Evaluating models is a critical step of the machine learning workflow. However, unlike classification-based tasks, evaluating models which generate text is difficult and is a research area on its own. The basic workflow for developing a new automatic evaluation metric is to design/implement the metric, calculate its correlation to human judgments, then use that metric to evaluate text generation systems.
While there have been significant efforts to build libraries for developing machine learning models (Klein et al., 2017; Gardner et al., 2018; Ott et al., 2019), no equivalent library exists for developing evaluation metrics. In this work, we present SacreROUGE, an open-source, Python-based library for using and developing text generation metrics, with an emphasis on summarization.
SacreROUGE removes many obstacles that researchers face when they use or develop evaluation metrics. First, the official implementations of various metrics do not share a common interface or programming language, so using many metrics to evaluate a model can be frustrating and time consuming. SacreROUGE provides Python-based wrappers around many evaluation metrics so they all implement a simple, easy-to-use interface regardless of how they are implemented internally (§2).
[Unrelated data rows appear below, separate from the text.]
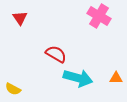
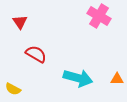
red triangle: moved 4 px down
red semicircle: moved 20 px left
orange triangle: moved 1 px right, 1 px down
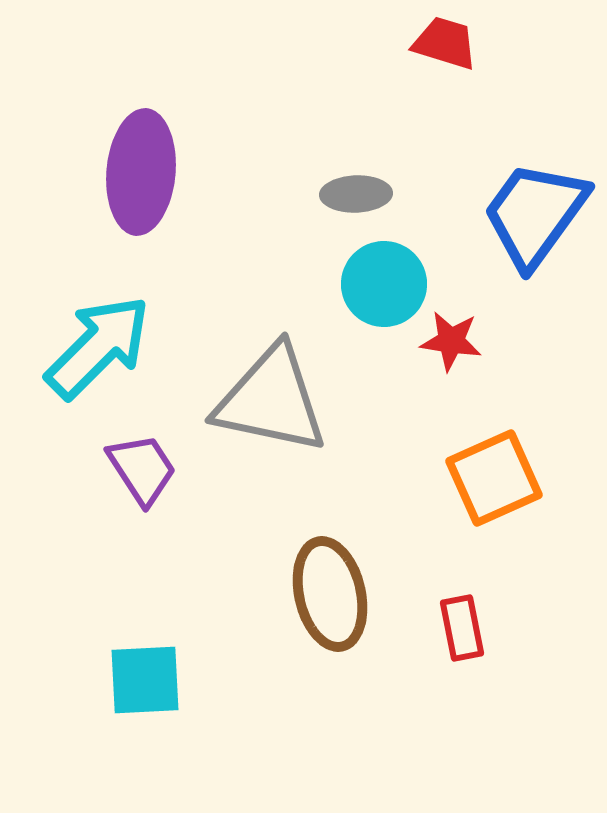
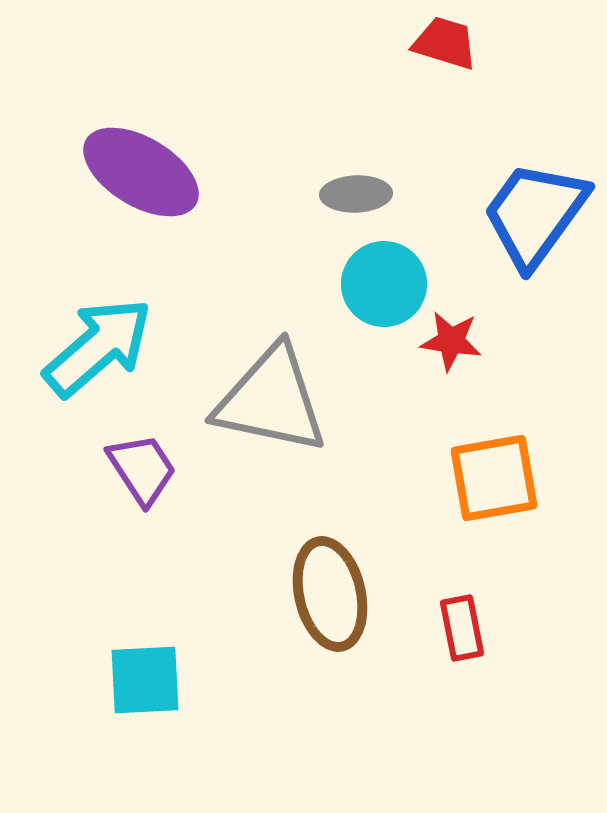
purple ellipse: rotated 64 degrees counterclockwise
cyan arrow: rotated 4 degrees clockwise
orange square: rotated 14 degrees clockwise
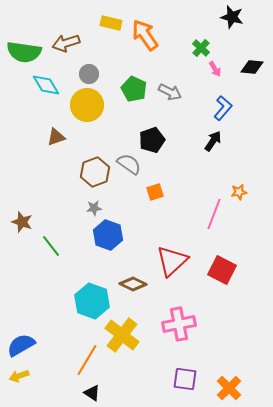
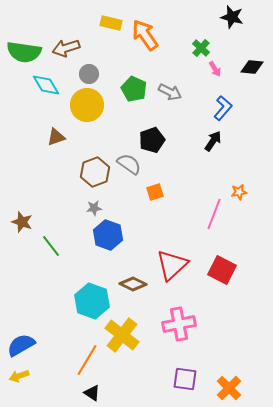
brown arrow: moved 5 px down
red triangle: moved 4 px down
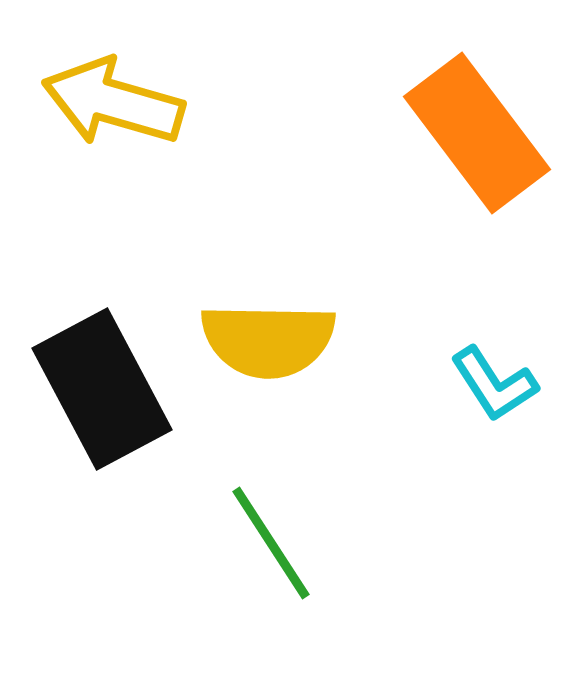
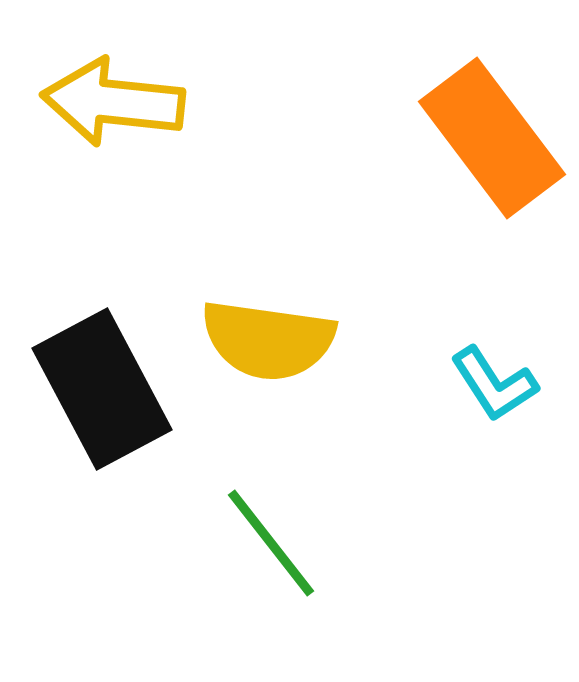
yellow arrow: rotated 10 degrees counterclockwise
orange rectangle: moved 15 px right, 5 px down
yellow semicircle: rotated 7 degrees clockwise
green line: rotated 5 degrees counterclockwise
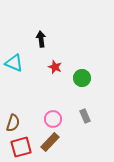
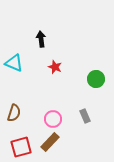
green circle: moved 14 px right, 1 px down
brown semicircle: moved 1 px right, 10 px up
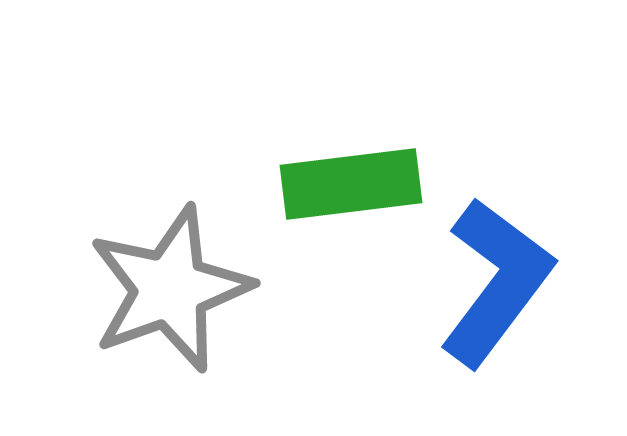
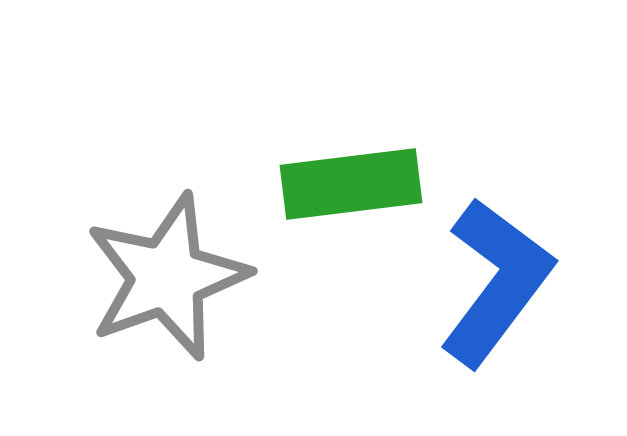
gray star: moved 3 px left, 12 px up
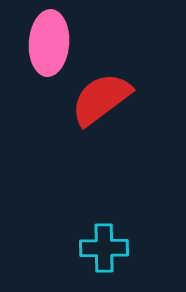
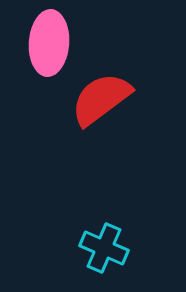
cyan cross: rotated 24 degrees clockwise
Second, evaluating metrics themselves can be tricky. Correlations between metric values and human judgments are calculated in several different ways, there are multiple commonly used correlation coefficients, and fairly comparing human-written references to system output requires implementing jackknifing. Since the evaluation code in SacreROUGE is shared across all of the metrics, any metric with implements the common Metric interface can be evaluated without writing additional code (§3).
Third, datasets that contain judgments which are commonly used to evaluate metrics do not share the same format, so writing code to load each dataset requires writing a significant amount of effort. SacreROUGE provides scripts for popular summarization datasets that load and reformat them into a common schema so they can easily be used for evaluation (§4).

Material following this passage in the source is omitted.